··· Dataset records

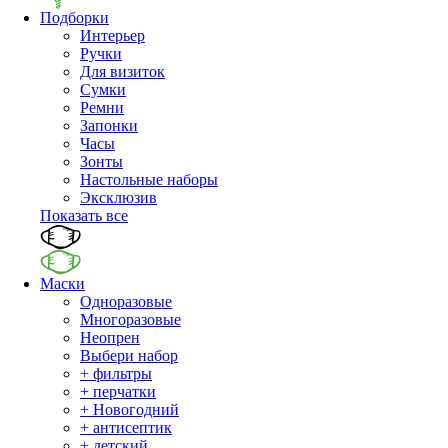
Подборки
Интерьер
Ручки
Для визиток
Сумки
Ремни
Запонки
Часы
Зонты
Настольные наборы
Эксклюзив
Показать все
Маски
Одноразовые
Многоразовые
Неопрен
Выбери набор
+ фильтры
+ перчатки
+ Новогодний
+ антисептик
+ детский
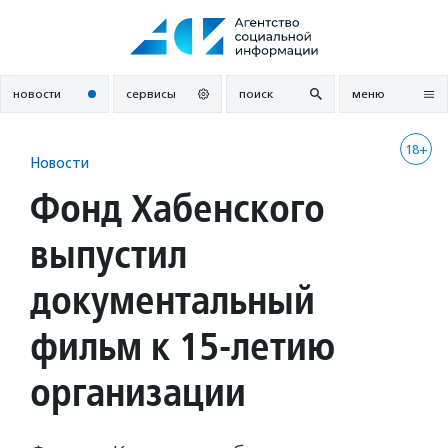
Перейти
к
содержанию
новости
сервисы
поиск
меню
18+
Новости
Фонд Хабенского
выпустил
документальный
фильм к 15-летию
организации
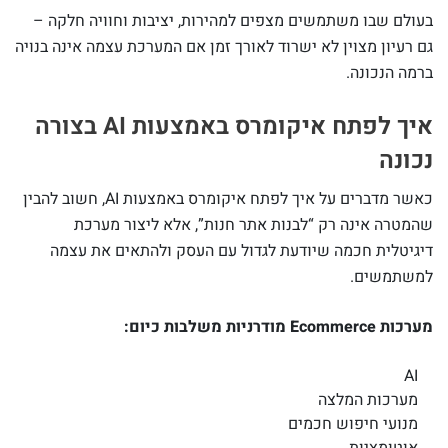
בעולם שבו משתמשים מצפים למהירות, יציבות וחוויה חלקה –
גם רעיון מצוין לא ישרוד לאורך זמן אם המערכת עצמה אינה בנויה
ברמה הנכונה.
איך לפתח איקומרס באמצעות AI בצורה
נכונה
כאשר מדברים על איך לפתח איקומרס באמצעות AI, חשוב להבין
שהמטרה אינה רק “לבנות אתר חנות”, אלא ליצור מערכת
דיגיטלית חכמה שיודעת לגדול עם העסק ולהתאים את עצמה
למשתמשים.
מערכות Ecommerce מודרניות משלבות כיום:
AI
מערכות המלצה
מנועי חיפוש חכמים
אוטומציות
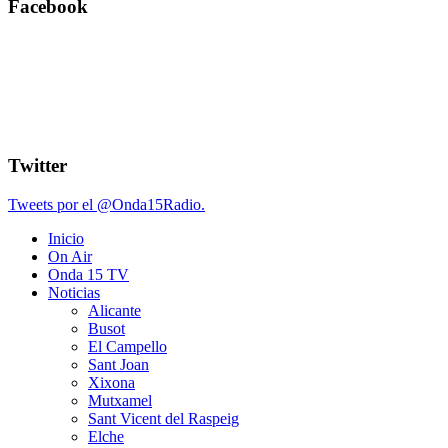
Facebook
Twitter
Tweets por el @Onda15Radio.
Inicio
On Air
Onda 15 TV
Noticias
Alicante
Busot
El Campello
Sant Joan
Xixona
Mutxamel
Sant Vicent del Raspeig
Elche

······

- Your goal:
Copy out, from the material above, each line where the word "איקומרס" is present.

- The completed task:
איך לפתח איקומרס באמצעות AI בצורה
כאשר מדברים על איך לפתח איקומרס באמצעות AI, חשוב להבין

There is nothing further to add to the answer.